- Founded: 6 August 2010
- Dissolved: April 2013
- Split from: CPN (Marxist–Leninist)
- Succeeded by: Communist Party of Nepal (2013)
- Ideology: Communism Marxism–Leninism
- Political position: Left-wing

= Communist Party of Nepal Marxist−Leninist (Samajbadi) =

The Communist Party of Nepal Marxist−Leninist (Samajbadi) was a political party in Nepal. The party was founded on August 6, 2010, through a split in the Communist Party of Nepal (Marxist-Leninist).

== History ==
Four of the Constituent Assembly members of CPN (ML) joined the new party; Ganesh Chaudhary, Sharada Nepali, Tilak Bahadur Thapa Magar and Yadu Bansha Jha. The formation of the new party came just hours before the crucial 4th vote on election of Prime Minister. CPN-ML (Samajbadi) declared its support for Maoist chairman Pushpa Kamal Dahal in the election.

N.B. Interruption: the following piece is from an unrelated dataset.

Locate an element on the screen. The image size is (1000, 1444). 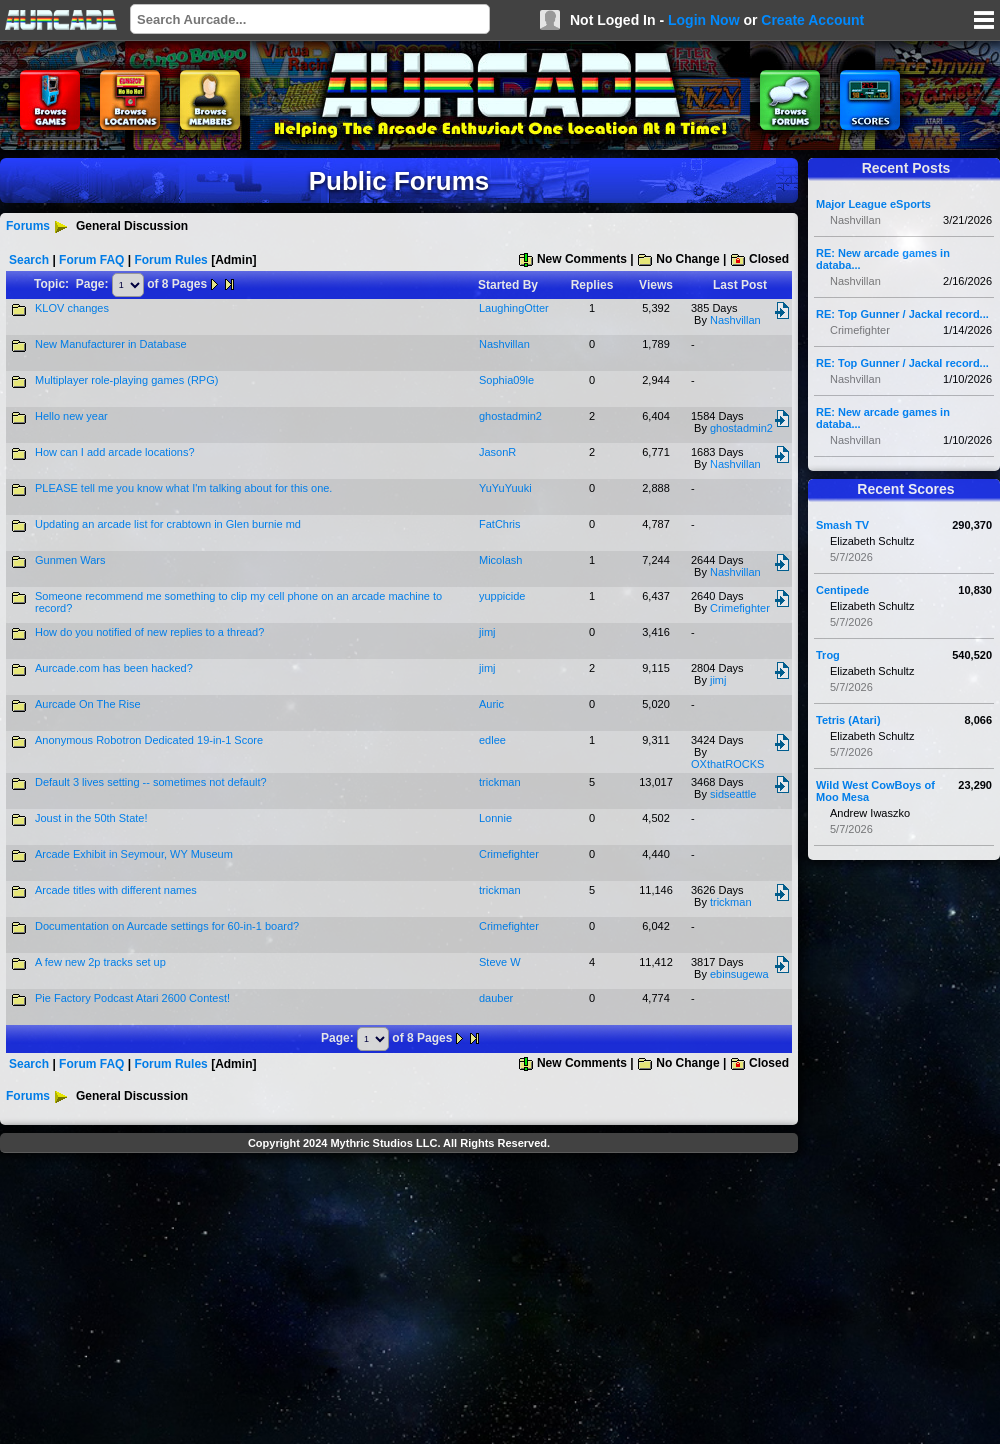 Smash TV is located at coordinates (842, 525).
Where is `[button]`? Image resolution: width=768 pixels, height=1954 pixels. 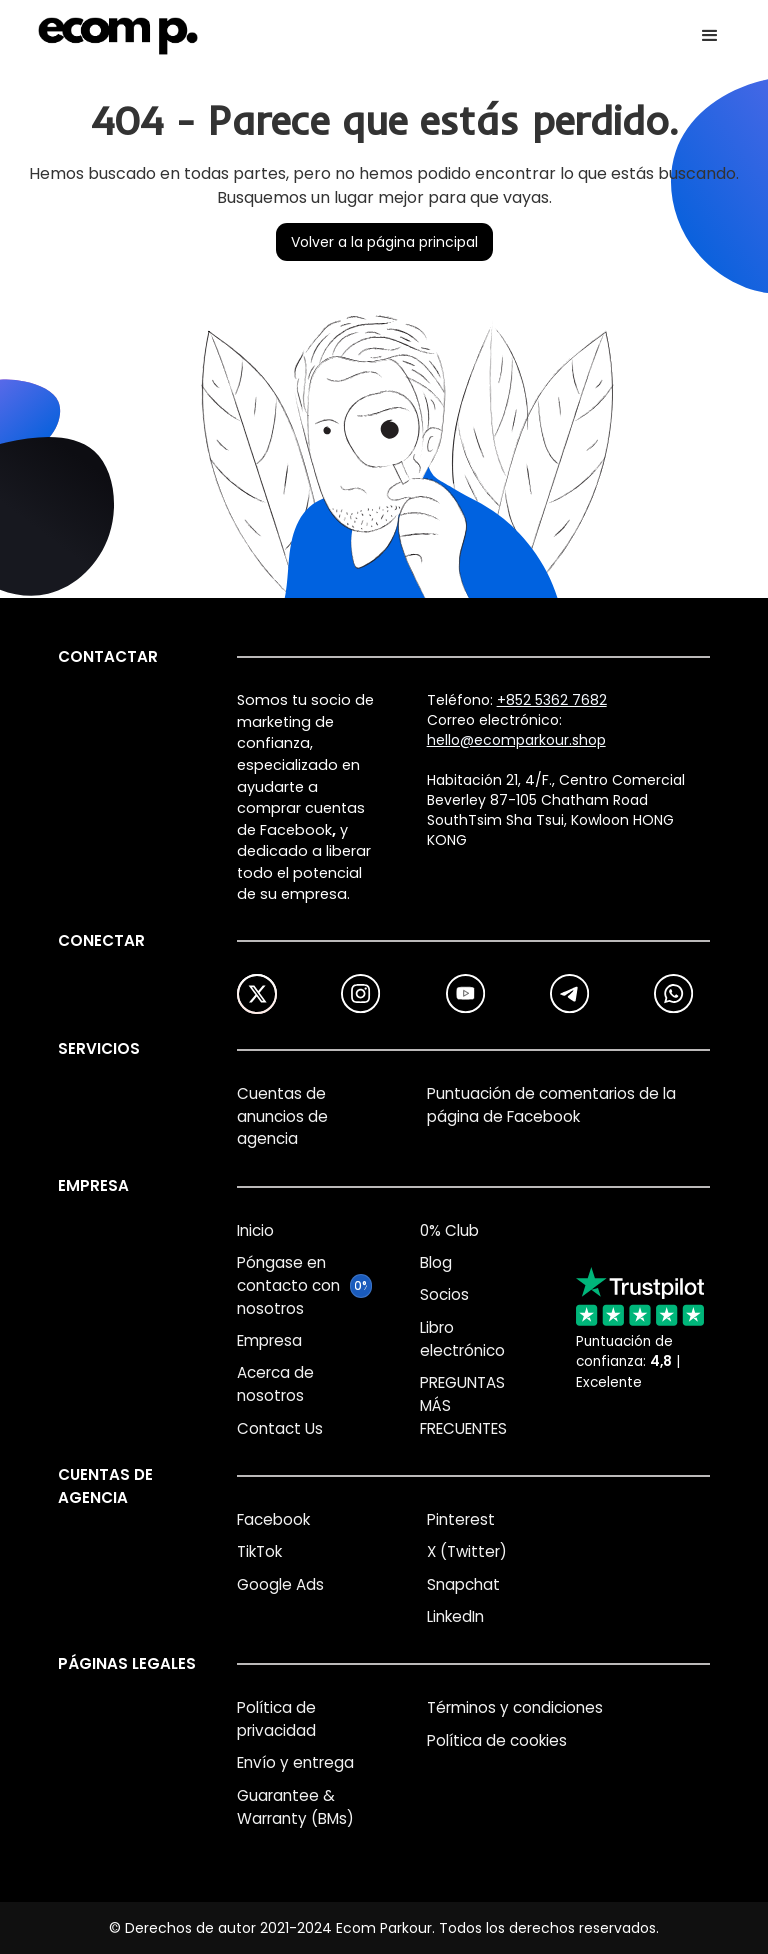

A 17-member Central Executive Committee of the new party was formed (including all four of the Constituent Assembly members). Jagat Bahadur Bogati was the chairman of the party, Yadu Bansha Jha its secretary and Tilak Bahadur Thapa Magar was the treasurer as well as chief whip of the party.

On 26 April 2011, the party was registered with the Election Commission of Nepal, and was allocated the election symbol hammer and spade.

In April 2013, the party merged into the Communist Party of Nepal.